US imports from Saudi Arabia fell by 562,000 barrels a day from April to June, more than the 506,000-barrel-a-day decline of total Saudi exports, the US Energy Information Administration and JODI too are conceding.
Although the dip is significant, yet one should also keep in mind the surge in domestic Saudi demand during the hot summer months. The pattern needs to be monitored for some more time, before reaching a conclusion.
And while crude shipments to the US from the energy rich Middle East seems dwindling, the regional focus too is shifting to China and the growing Asia. And there are reasons for this shift in focus. Demand for liquid fuels in Asia is expected to grow 44 percent through 2035, while North American demand shrinks, according to BP Plc.

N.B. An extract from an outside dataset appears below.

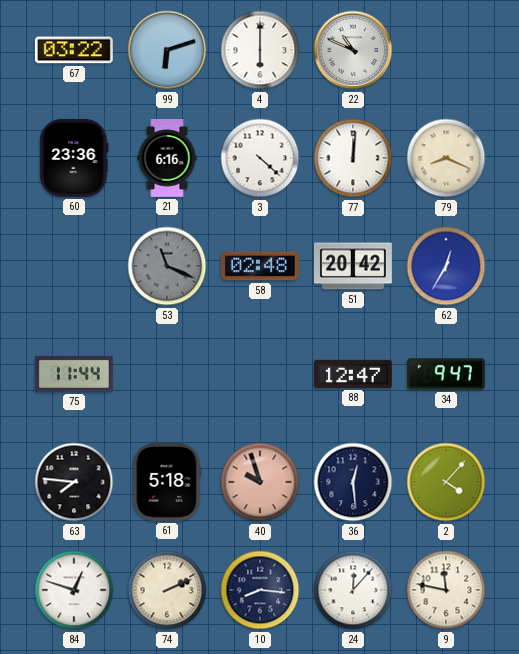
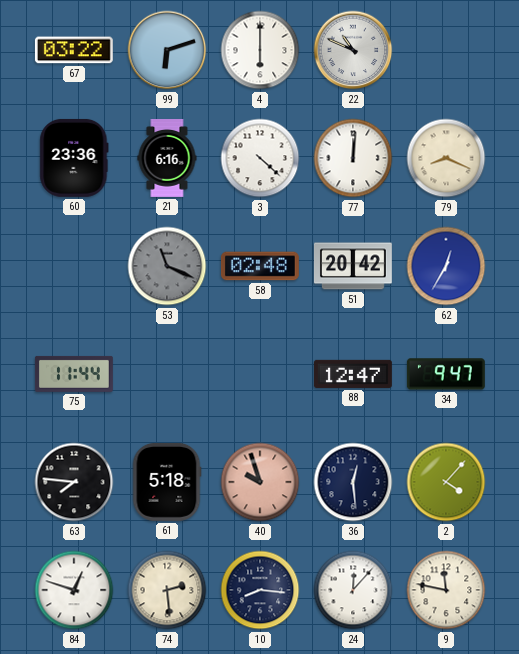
74: 2:11 -> 2:29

Last September China surpassed the US as the world’s largest importer of crude oil and refined products. China now buys more crude oil from the Middle East than the US does. And as America’s reliance on Middle Eastern crude is waning, roughly half of China’s imported oil now is coming from the Gulf.
China currently imports around 5.6 million bpd, with about half of those coming from the Middle East. Saudi Arabia, Iran, Oman, and Iraq dominate the list, as do Russia and Angola. With diversification of markets, an absolute necessity for Riyadh, Saudi Arabia today is the top exporter to China, shipping 366,825 bpd (19.8 percent of total Chinese imports) in 2012, a paper by Brookings Institution said. African crude exporter Angola has the second highest share in the Chinese market, exporting 227,395 bpd - some 12.3 percent of the total Chinese imports - during the year. And significantly most of this oil flows through the Strait of Malacca, an strategically vulnerable chokepoint.

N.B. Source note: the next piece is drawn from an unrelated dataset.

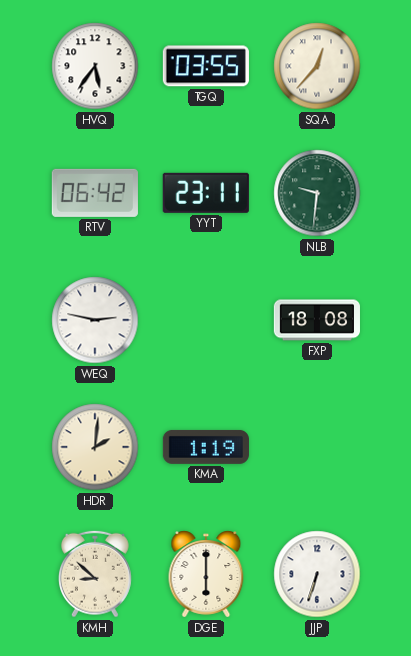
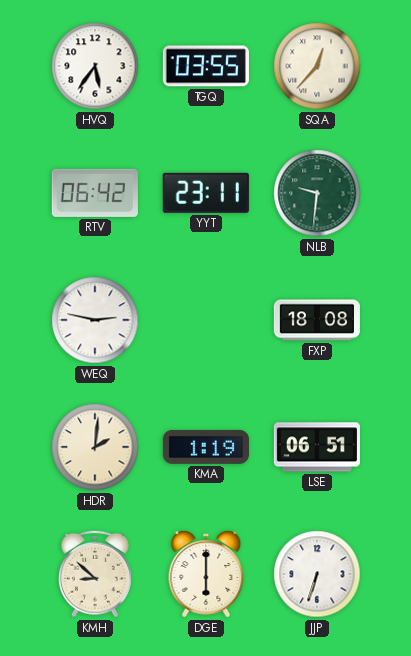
LSE: none -> 06:51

All this carries significant impact on the global geopolitics too. But with the US being dethroned from the mantle of the top crude import of the world, one thing is getting certain - the Chinese influence on global crude markets is increasing rapidly. Energy markets are increasingly taking cue from developments in China and not the United States. And this too deserves attention. Markets could be in for some fall - analysts now are feeling, as the Chinese dragon is finally slowing down.
Platts says, demand for oil in China actually fell to 9.61 million bpd in July - down 2.1 percent from a year ago, and a whopping 6.2 percent from June. Only last week, data confirmed that China’s official Purchasing Managers Index falling to 51.1 in August from 51.7 in July, indicating softening of the country’s economy. And in case real estate bubble too bursts in China, as is being projected all around, further cooling of the Chinese economic engine could not at all be ruled out.

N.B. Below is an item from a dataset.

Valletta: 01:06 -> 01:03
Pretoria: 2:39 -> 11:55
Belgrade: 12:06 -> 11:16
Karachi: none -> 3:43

Meanwhile, Abheek Bhattacharya writing for WSJ though concedes that China’s effort to build a Strategic Petroleum Reserve (SPR) has given oil bulls comfort that the underpinnings for global oil prices would stay strong, yet he also asserts that in the near term, there are reasons to believe that this mysterious hoard won’t offer much support (to oil markets).
Quoting Amrita Sen of the London-based Energy Aspects, he reports that China might not build the required SPR space fast enough to store the oil just yet - indicating some slow down in its crude intake. ‘Although a few new storage facilities are coming on line this year, more will have to wait till next year, and another chunk will be available only at the decade’s end.’
In another indication of the cooling down of the Chinese economy, a Citigroup report also confirms that Chinese refiners may slash the new refining capacity they had planned for next year.